The 16S rRNA gene sequences obtained from pyrosequencing were processed using mothur v.1.36.144 following the standard operating procedure (SOP) proposed by Schloss, et al.45. Low-quality sequences were removed from the bacterial community analysis if they had a read quality score under 30, or contained ambiguous characters, or contained more than two mismatches to the forward primer, or one mismatch to the barcode, or were under 300 bp or over 550 bp. The pre-cluster method46 was used to reduce the sequencing noise produced by pyrosequencing. The chimera.uchime47 was used to identify and remove chimera sequences. The average read length was approximately 300 bp after the barcode and primer sequences were trimmed. The SILVA database (silva.nr_v123) was used to align and classify the obtained sequences. The similarity cutoff of > 97% was used to assign the same OTUs. Within the generated OTU table, about 30% of OTUs of total bacteria were assigned as “unclassified” forms under Cyanobacteria phylum and/or Bacteria kingdom. These OTU sequences were manually searched against NCBI database to obtain the accession numbers of the most closely related sequences. The obtained NCBI accession numbers were again searched against SILVA database (https://www.arb-silva.de) to double-check their taxonomic positions. If the sequences were assigned to Chloroplast or Mitochondria, they were excluded in our study.

A considerable proportion of the OTUs classified as Cyanobacteria was under the unclassified position; therefore, we collected sequences under the Cyanobacteria phylum with relative abundances > 0.5% to construct a phylogenetic tree using the neighbor-joining method for further analysis.
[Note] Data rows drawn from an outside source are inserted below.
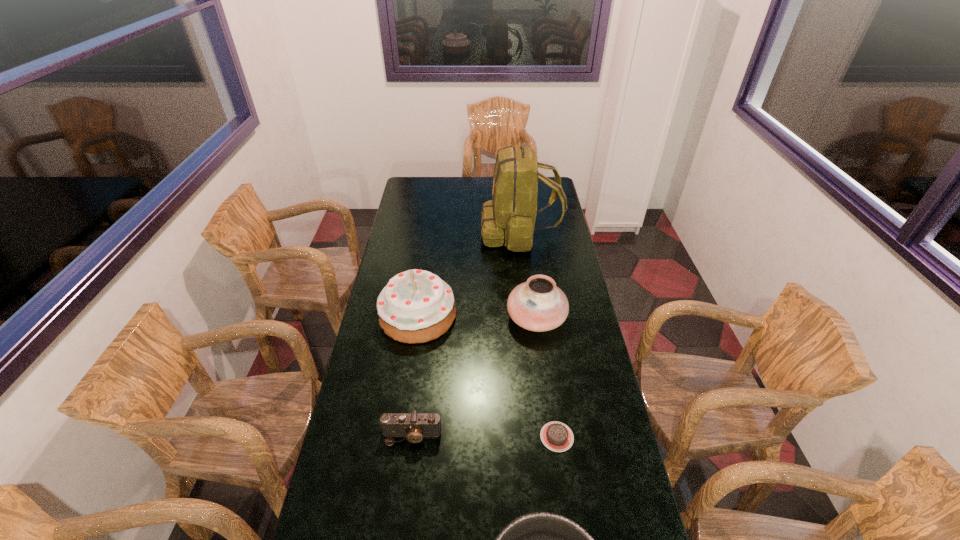 The width and height of the screenshot is (960, 540). Identify the location of the tallest object. (510, 217).

This screenshot has width=960, height=540. In order to click on the farthest object in this screenshot , I will do (x=510, y=217).

The width and height of the screenshot is (960, 540). Identify the location of cake. 416,306.

Where is `pottery`? pottery is located at coordinates (538, 305).

Image resolution: width=960 pixels, height=540 pixels. Find the location of `camera`. camera is located at coordinates (414, 426).

Where is `the shortest object`? Image resolution: width=960 pixels, height=540 pixels. the shortest object is located at coordinates (556, 436).

This screenshot has height=540, width=960. In order to click on vacant space positioned 0.340m on the front-facing side of the backpack in this screenshot , I will do `click(411, 232)`.

This screenshot has width=960, height=540. I want to click on vacant space positioned on the front-facing side of the backpack, so click(417, 232).

Image resolution: width=960 pixels, height=540 pixels. Find the location of `vacant region located 0.170m on the front-facing side of the backpack`. vacant region located 0.170m on the front-facing side of the backpack is located at coordinates (445, 232).

Identify the location of free space located on the right of the cake. This screenshot has height=540, width=960. (559, 316). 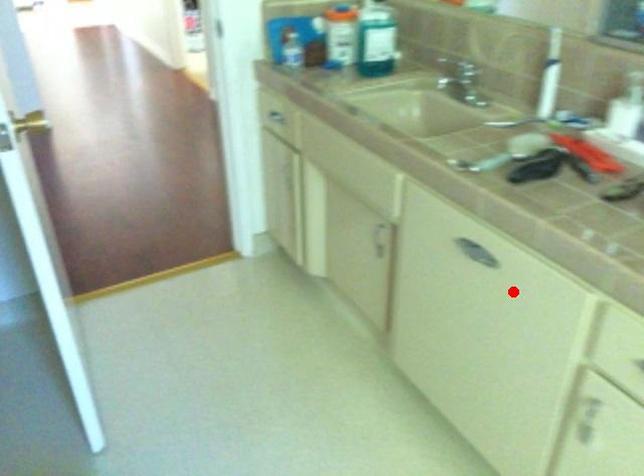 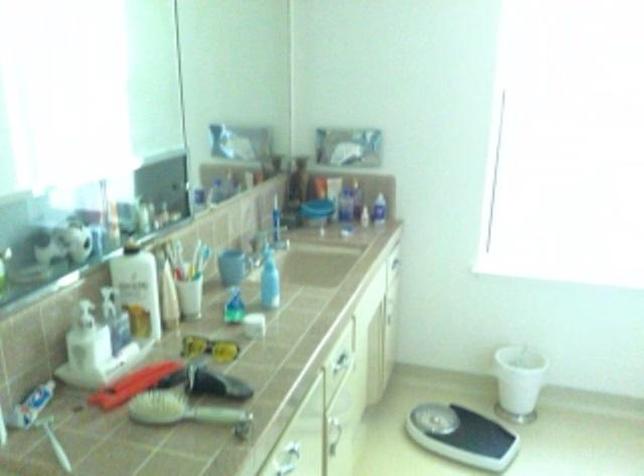 In the second image, find the point that corresponds to the highlighted location in the first image.

(290, 455) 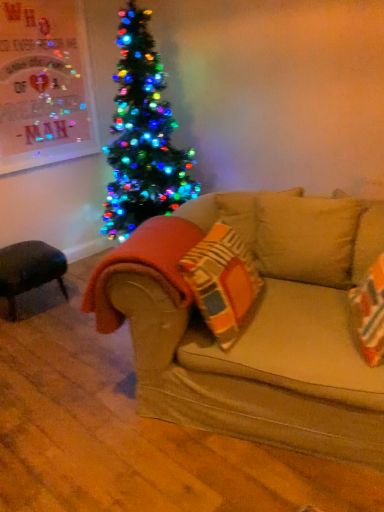 Question: From a real-world perspective, is black leather ottoman at lower left beneath orange fuzzy blanket at lower left?

Choices:
 (A) no
 (B) yes

Answer: (B)

Question: Is black leather ottoman at lower left smaller than orange fuzzy blanket at lower left?

Choices:
 (A) no
 (B) yes

Answer: (A)

Question: Would you say orange fuzzy blanket at lower left is part of black leather ottoman at lower left's contents?

Choices:
 (A) no
 (B) yes

Answer: (A)

Question: Can you confirm if black leather ottoman at lower left is taller than orange fuzzy blanket at lower left?

Choices:
 (A) no
 (B) yes

Answer: (A)

Question: From a real-world perspective, is black leather ottoman at lower left physically above orange fuzzy blanket at lower left?

Choices:
 (A) yes
 (B) no

Answer: (B)

Question: In the image, is orange fuzzy blanket at lower left positioned in front of or behind black leather ottoman at lower left?

Choices:
 (A) behind
 (B) front

Answer: (B)

Question: Is point (130, 245) positioned closer to the camera than point (8, 307)?

Choices:
 (A) closer
 (B) farther

Answer: (A)

Question: Considering the positions of orange fuzzy blanket at lower left and black leather ottoman at lower left in the image, is orange fuzzy blanket at lower left bigger or smaller than black leather ottoman at lower left?

Choices:
 (A) big
 (B) small

Answer: (B)

Question: From the image's perspective, is orange fuzzy blanket at lower left above or below black leather ottoman at lower left?

Choices:
 (A) below
 (B) above

Answer: (B)

Question: Considering the positions of beige fabric couch at center and black leather ottoman at lower left in the image, is beige fabric couch at center wider or thinner than black leather ottoman at lower left?

Choices:
 (A) wide
 (B) thin

Answer: (A)

Question: In terms of height, does beige fabric couch at center look taller or shorter compared to black leather ottoman at lower left?

Choices:
 (A) short
 (B) tall

Answer: (A)

Question: Relative to black leather ottoman at lower left, is beige fabric couch at center in front or behind?

Choices:
 (A) behind
 (B) front

Answer: (B)

Question: Is beige fabric couch at center inside or outside of black leather ottoman at lower left?

Choices:
 (A) inside
 (B) outside

Answer: (B)

Question: Is point (127, 270) positioned closer to the camera than point (192, 398)?

Choices:
 (A) closer
 (B) farther

Answer: (A)

Question: From a real-world perspective, relative to beige fabric couch at center, is orange fuzzy blanket at lower left vertically above or below?

Choices:
 (A) above
 (B) below

Answer: (A) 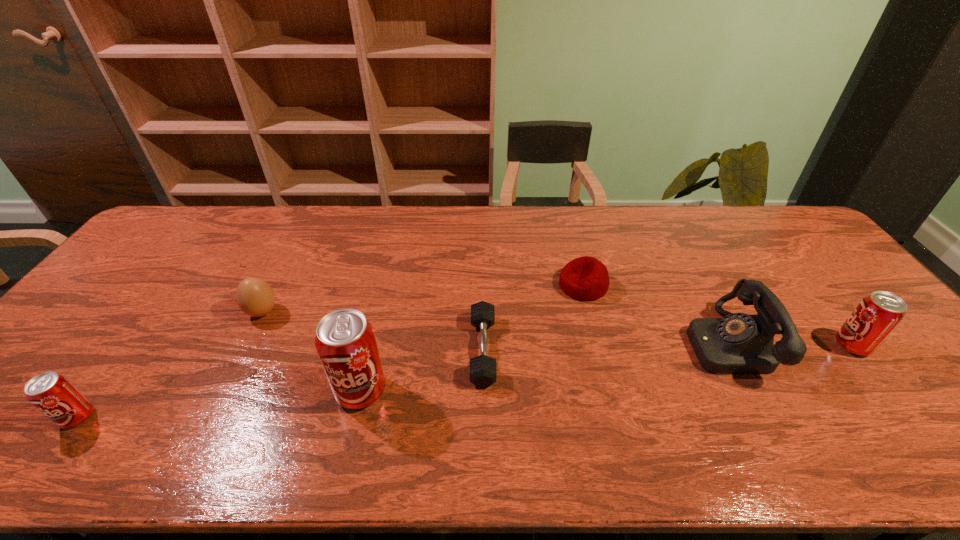 Where is `dumbbell`? dumbbell is located at coordinates (x=483, y=372).

Locate an element on the screen. The height and width of the screenshot is (540, 960). telephone is located at coordinates (739, 343).

Find the location of a particular element. This screenshot has height=540, width=960. free region located 0.170m on the right of the shortest soda is located at coordinates (170, 417).

The width and height of the screenshot is (960, 540). I want to click on vacant space situated on the right of the second soda from left to right, so click(450, 391).

Where is `free space located on the front of the second shortest soda`? The width and height of the screenshot is (960, 540). free space located on the front of the second shortest soda is located at coordinates (884, 386).

Where is `vacant space situated on the seat area of the third object from right to left`? This screenshot has width=960, height=540. vacant space situated on the seat area of the third object from right to left is located at coordinates (441, 285).

At what (x,y) coordinates should I click in order to perform the action: click on vacant space located on the seat area of the third object from right to left. Please return your answer as a coordinate pair (x, y). This screenshot has height=540, width=960. Looking at the image, I should click on (508, 285).

The height and width of the screenshot is (540, 960). Identify the location of free point located 0.120m on the seat area of the third object from right to left. (518, 285).

Image resolution: width=960 pixels, height=540 pixels. I want to click on free space located 0.340m on the right of the boiled egg, so click(401, 312).

This screenshot has width=960, height=540. Identify the location of vacant space located 0.280m on the back of the shortest object. (482, 252). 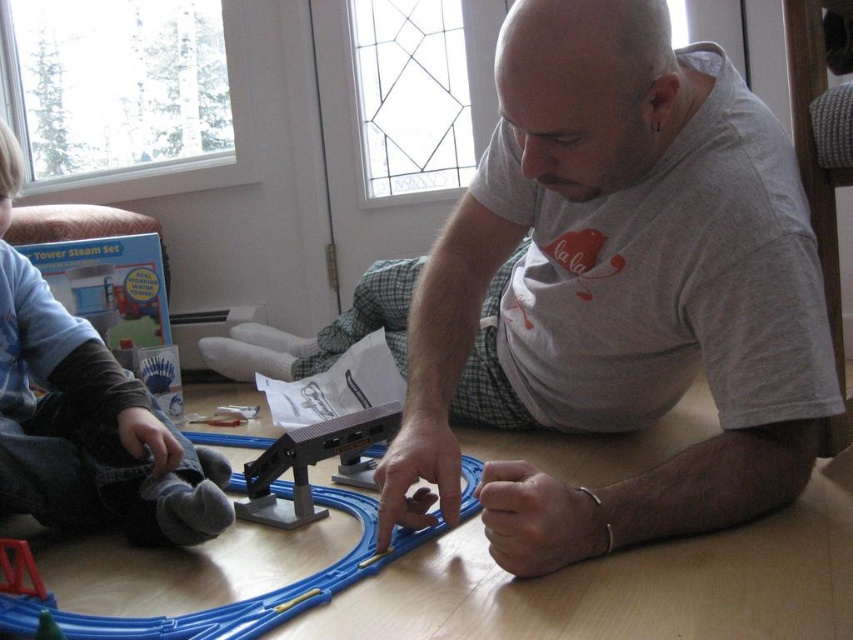 In the scene shown: Can you confirm if matte gray shirt at center is smaller than light blue denim jeans at lower left?

No.

Does matte gray shirt at center have a lesser height compared to light blue denim jeans at lower left?

Incorrect, matte gray shirt at center's height does not fall short of light blue denim jeans at lower left's.

Where is `matte gray shirt at center`? The height and width of the screenshot is (640, 853). matte gray shirt at center is located at coordinates (612, 292).

You are a GUI agent. You are given a task and a screenshot of the screen. Output one action in this format:
    pyautogui.click(x=<x>, y=<y>)
    Task: Click on the matte gray shirt at center
    
    Given the screenshot: What is the action you would take?
    (x=612, y=292)

Is matte gray shirt at center shorter than blue plastic track at center?

Incorrect, matte gray shirt at center's height does not fall short of blue plastic track at center's.

Which is in front, point (714, 499) or point (361, 524)?

Positioned in front is point (714, 499).

Is point (685, 189) positioned before point (282, 483)?

Yes, point (685, 189) is in front of point (282, 483).

The image size is (853, 640). I want to click on matte gray shirt at center, so click(x=612, y=292).

Can you confirm if light blue denim jeans at lower left is bigger than blue plastic track at center?

No, light blue denim jeans at lower left is not bigger than blue plastic track at center.

Does light blue denim jeans at lower left have a greater width compared to blue plastic track at center?

In fact, light blue denim jeans at lower left might be narrower than blue plastic track at center.

Who is more forward, (106, 442) or (310, 493)?

Point (310, 493) is more forward.

What are the coordinates of `light blue denim jeans at lower left` in the screenshot? It's located at (86, 419). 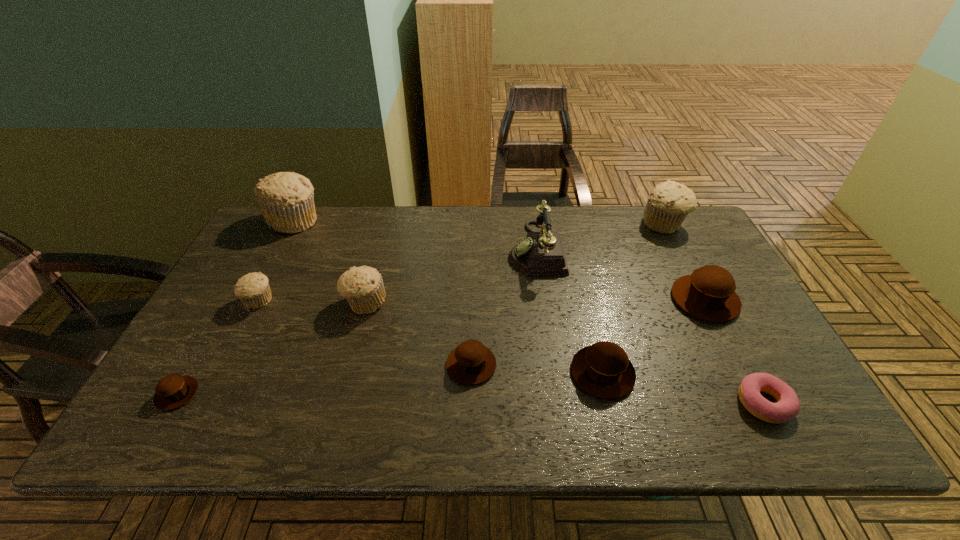 Where is `free spot at the far right corner of the desktop`? Image resolution: width=960 pixels, height=540 pixels. free spot at the far right corner of the desktop is located at coordinates (666, 245).

Identify the location of vacant area between the third brown muffin from left to right and the black telephone. (569, 311).

Identify the location of free spot between the biggest beige muffin and the smallest beige muffin. (276, 261).

The width and height of the screenshot is (960, 540). In order to click on vacant region between the third biggest beige muffin and the farthest brown muffin in this screenshot , I will do `click(535, 301)`.

Where is `vacant space that's between the doughnut and the smallest beige muffin`? vacant space that's between the doughnut and the smallest beige muffin is located at coordinates (512, 352).

Locate an element on the screen. The width and height of the screenshot is (960, 540). free area in between the telephone and the second smallest brown muffin is located at coordinates (503, 307).

Where is `vacant area that lies between the shortest muffin and the pink doughnut`? This screenshot has height=540, width=960. vacant area that lies between the shortest muffin and the pink doughnut is located at coordinates pyautogui.click(x=470, y=399).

Nucleotide sequence accession numbers

Bacterial 16S rRNA gene sequences and accompanying metadata have been deposited in the DDBJ (http://www.ddbj.nig.ac.jp/) Sequence Read Archive under project number DRA005310.

Statistical analysis

To compare discrepancies in the bacterial communities in obtained samples, non-metric multidimensional scaling (NMDS) was performed using R’s Vegan package48. The top 100 most abundant OTUs were used to calculate Bray-Curtis dissimilarities. To investigate the potential environmental drivers of bacterial community compositions in water samples (Control and T-PL), a redundancy analysis (RDA) was performed using R’s BiodiversityR package49, 50. Bacterial 16S rRNA gene data and the collected environmental factors were used to perform an RDA analysis. The environmental factors were standardized by subtracting the mean value and then dividing by the standard deviation of the variable. To evaluate differences in the bacterial communities among Control, T-PL and T-PP, we used the Bray-Curtis dissimilarity distance matrix based on the relative abundance of 16S rRNA data to construct the dendrogram. The dendrogram was constructed using the UPGMA algorithm. Pearson correlation coefficient (r) and significance (P) values were calculated using R’s Hmisc package51 and the PerformanceAnalytics packages52.